Stored data entries
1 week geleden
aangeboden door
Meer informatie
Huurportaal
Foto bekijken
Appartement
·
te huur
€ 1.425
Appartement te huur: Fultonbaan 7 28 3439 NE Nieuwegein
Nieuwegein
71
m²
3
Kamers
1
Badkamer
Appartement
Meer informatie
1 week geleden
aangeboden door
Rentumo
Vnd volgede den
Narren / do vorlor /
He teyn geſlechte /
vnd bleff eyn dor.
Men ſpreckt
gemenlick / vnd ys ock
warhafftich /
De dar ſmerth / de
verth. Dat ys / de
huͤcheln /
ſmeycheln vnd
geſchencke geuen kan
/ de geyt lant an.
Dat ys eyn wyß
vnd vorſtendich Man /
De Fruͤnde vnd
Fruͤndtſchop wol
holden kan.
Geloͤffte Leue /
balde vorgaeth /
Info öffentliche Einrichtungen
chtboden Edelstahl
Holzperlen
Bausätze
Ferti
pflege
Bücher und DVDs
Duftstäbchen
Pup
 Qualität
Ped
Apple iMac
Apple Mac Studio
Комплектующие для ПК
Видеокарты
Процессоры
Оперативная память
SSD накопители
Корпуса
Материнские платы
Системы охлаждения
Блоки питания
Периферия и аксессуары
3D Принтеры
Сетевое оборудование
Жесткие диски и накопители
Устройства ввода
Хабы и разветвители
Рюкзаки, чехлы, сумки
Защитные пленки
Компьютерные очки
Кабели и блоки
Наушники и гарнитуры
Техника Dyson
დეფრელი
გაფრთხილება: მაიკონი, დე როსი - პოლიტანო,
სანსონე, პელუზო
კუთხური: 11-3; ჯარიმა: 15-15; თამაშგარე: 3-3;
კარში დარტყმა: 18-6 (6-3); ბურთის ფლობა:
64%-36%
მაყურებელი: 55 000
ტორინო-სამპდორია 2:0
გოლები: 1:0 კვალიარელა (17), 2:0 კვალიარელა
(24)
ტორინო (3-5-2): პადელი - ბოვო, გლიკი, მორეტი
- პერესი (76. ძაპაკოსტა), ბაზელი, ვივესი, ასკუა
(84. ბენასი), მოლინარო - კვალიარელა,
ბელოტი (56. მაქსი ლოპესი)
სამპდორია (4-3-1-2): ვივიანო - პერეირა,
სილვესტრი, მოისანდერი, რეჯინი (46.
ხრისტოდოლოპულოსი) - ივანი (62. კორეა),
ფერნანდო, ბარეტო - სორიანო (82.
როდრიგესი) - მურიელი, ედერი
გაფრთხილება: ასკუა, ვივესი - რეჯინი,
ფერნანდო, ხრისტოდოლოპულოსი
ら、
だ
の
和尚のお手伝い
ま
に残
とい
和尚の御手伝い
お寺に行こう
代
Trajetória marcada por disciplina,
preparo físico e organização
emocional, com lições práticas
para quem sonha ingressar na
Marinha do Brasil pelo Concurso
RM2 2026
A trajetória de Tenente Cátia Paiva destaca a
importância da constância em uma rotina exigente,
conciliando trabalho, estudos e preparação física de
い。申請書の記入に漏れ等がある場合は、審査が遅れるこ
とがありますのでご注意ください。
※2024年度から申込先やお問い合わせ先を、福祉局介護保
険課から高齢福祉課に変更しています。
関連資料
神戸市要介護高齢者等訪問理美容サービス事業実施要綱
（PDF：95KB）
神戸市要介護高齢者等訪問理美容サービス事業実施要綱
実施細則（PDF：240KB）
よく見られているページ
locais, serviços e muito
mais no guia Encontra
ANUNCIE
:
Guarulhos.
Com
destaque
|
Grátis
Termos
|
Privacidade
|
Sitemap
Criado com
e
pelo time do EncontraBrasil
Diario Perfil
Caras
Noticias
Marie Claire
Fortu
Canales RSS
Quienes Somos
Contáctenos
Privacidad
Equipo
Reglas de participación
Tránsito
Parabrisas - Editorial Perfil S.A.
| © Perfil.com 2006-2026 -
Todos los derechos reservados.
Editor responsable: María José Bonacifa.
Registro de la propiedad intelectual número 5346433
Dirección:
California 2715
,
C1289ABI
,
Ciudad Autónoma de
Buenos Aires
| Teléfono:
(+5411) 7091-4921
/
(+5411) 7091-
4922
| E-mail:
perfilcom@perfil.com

→ What this task involves
Where does the string "Nieuwegein" appear in the records above? Show every line that holds it.

→ Exercise response
Appartement te huur: Fultonbaan 7 28 3439 NE Nieuwegein
Nieuwegein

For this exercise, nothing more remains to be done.